>>>
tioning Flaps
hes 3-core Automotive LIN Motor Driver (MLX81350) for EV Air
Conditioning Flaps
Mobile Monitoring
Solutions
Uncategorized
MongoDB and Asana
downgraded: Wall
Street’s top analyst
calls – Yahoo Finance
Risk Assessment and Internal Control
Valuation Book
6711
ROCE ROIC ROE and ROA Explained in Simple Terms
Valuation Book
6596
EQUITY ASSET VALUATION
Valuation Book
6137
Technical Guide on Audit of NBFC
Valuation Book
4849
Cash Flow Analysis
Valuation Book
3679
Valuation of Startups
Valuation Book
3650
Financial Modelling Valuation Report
<<<
>>>
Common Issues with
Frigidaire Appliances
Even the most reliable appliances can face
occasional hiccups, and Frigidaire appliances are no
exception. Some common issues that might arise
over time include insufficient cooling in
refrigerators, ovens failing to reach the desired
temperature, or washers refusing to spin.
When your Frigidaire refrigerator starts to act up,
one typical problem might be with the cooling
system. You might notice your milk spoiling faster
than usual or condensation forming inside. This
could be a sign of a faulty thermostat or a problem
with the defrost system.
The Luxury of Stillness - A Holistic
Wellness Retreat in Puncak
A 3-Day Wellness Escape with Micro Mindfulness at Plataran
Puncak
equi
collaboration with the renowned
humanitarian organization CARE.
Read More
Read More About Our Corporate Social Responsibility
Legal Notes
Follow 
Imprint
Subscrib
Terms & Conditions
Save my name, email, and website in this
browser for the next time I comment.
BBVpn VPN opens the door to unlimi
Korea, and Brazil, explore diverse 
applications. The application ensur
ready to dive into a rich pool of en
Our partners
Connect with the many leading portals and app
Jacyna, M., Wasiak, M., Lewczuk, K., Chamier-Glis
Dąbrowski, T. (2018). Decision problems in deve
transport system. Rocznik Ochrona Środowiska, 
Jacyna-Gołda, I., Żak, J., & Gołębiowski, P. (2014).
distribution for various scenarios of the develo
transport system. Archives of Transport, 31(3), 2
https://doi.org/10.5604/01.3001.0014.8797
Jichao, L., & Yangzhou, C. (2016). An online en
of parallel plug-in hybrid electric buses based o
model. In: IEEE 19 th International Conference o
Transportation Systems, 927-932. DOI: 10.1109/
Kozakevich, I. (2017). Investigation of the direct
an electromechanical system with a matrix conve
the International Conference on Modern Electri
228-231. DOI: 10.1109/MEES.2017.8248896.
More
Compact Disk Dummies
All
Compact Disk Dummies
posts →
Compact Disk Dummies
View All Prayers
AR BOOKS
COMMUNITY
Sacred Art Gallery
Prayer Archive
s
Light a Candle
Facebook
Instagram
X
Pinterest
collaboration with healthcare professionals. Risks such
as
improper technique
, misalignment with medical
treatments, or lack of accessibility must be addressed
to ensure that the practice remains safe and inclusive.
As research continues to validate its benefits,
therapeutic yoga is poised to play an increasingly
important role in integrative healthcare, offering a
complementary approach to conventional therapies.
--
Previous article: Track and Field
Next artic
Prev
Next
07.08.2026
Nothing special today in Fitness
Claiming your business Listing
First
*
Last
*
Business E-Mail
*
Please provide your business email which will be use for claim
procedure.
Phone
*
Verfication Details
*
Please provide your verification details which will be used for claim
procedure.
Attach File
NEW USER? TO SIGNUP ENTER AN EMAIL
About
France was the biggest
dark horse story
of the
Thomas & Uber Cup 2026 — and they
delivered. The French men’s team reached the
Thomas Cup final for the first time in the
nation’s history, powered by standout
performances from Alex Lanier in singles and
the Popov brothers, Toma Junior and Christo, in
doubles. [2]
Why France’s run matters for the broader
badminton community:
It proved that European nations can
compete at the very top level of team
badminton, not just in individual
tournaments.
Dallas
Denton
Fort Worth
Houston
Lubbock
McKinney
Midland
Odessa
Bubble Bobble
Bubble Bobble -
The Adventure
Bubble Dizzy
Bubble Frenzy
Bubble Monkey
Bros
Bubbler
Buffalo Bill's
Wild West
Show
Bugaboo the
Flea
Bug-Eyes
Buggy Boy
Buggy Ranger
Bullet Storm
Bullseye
<<<
>>>
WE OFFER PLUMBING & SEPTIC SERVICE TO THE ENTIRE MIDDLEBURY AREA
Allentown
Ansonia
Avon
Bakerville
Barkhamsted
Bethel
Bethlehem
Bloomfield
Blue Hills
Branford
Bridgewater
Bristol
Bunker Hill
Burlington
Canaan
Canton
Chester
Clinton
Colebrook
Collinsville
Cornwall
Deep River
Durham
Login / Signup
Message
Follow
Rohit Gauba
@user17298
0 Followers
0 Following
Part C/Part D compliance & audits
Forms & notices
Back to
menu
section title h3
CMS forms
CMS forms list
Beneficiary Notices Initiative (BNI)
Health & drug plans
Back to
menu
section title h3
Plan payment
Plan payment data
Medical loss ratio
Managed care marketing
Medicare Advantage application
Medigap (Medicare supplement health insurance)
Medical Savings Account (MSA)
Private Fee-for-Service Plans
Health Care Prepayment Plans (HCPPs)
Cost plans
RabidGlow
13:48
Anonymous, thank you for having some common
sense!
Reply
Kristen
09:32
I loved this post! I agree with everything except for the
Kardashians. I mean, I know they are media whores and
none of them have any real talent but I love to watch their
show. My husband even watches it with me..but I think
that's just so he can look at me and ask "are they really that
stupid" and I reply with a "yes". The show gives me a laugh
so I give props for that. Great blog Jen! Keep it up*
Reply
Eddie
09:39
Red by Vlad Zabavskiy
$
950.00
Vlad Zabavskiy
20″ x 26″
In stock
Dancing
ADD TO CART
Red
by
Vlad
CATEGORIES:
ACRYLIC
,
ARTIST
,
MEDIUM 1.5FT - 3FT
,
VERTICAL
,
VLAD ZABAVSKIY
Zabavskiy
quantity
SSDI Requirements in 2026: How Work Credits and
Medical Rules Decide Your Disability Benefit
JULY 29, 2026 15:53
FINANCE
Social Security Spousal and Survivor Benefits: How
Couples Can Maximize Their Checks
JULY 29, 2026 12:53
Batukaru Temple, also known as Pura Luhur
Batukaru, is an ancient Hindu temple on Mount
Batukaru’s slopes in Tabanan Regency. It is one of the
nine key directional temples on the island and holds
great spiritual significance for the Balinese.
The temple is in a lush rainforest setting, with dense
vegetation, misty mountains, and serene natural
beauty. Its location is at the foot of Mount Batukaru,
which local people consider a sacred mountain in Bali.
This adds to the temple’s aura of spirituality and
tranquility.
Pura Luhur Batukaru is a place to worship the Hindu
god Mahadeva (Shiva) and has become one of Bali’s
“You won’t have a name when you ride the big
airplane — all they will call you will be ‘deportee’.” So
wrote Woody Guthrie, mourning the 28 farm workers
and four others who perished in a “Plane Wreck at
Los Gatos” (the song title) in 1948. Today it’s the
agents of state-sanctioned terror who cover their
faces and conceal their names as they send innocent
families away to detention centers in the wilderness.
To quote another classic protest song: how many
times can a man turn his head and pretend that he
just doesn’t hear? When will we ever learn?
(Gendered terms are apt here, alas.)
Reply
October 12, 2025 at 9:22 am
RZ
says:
<<<
• _Task item_:
Each line above where the word "team" occurs should be copied out.

• _Completed exercise_:
delivered. The French men’s team reached the
compete at the very top level of team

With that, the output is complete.